The most effective thing to use inside a house is a canned flea spray designed for area treatment. There are room foggers, but this puts the poison on all surfaces and much is waisted because the fleas only live in the carpet and near floor areas. It also helps to vacuum prior to spraying and twice a week during the summer. All interior dog beddings are washed once a week.

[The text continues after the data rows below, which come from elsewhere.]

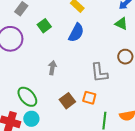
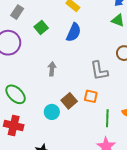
green ellipse: (27, 97) -> (16, 94), moved
cyan circle: (31, 119) -> (52, 112), moved

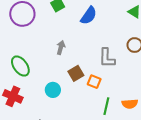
brown square: (69, 101) -> (76, 73), moved

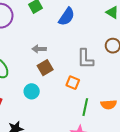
gray arrow: (61, 48) -> (39, 49), turned -104
brown square: (76, 73) -> (45, 68), moved

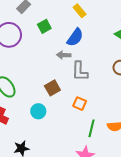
gray arrow: (39, 49) -> (64, 55), moved
gray L-shape: (85, 59) -> (80, 71), moved

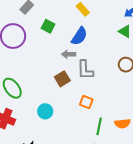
green square: (44, 26) -> (48, 26), turned -32
brown square: (52, 88) -> (62, 79), moved

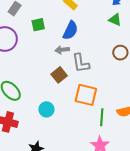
green square: (48, 26) -> (38, 25), turned -32
orange square: (86, 102) -> (86, 95), size x1.6

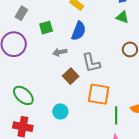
gray arrow: (62, 50) -> (60, 52), moved

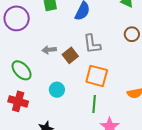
gray arrow: (60, 52) -> (49, 50), moved
green line: (116, 115) -> (94, 104), moved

Outside fleas hide in dry soils and grasses and jump onto the dogs, and people, as they walk by. A good test is to go outside wearing a set of light colored trousers and do an inventory on the numbers of fleas you have sticking to the lower parts of your trousers. Outside areas can be sprayed by any pest-control firm, but there must also be a simultaneous treatment of both the house and the dogs.
My hounds, actually mixed-breed Labs, do not much enjoy their treatments with “eu de flea spray.” As I apply it I comb it through their fur which increases the probability of it contacting, and killing, any adult fleas. After an initial treatment, it is usually necessary during the summer months to repeat the interior, exterior and dog treatment cycle again in about two weeks.
Topically applied anti-flea preparationsthat are applied about every 30 days ( they last only about 20-days on my dogs) help, but they can be overwhelmed if the in-house and outside flea populations are high. If your pet commonly has blood-red granular “dirt” (actually dried blood) next to the skin, the fleas are there and breeding on him.
Spraying or bathing the dogs, by itself, gives them temporary releaf; but they quickly pick up another population of fleas the instant they go outside.
To reduce the number of flea bites on you, the best preventative is to always wear socks. An easy way to trap fleas is to take a piece of strapping tape, stick them on it and then fold it over. Fleas are strong. They will often escape if not stuck on both sides.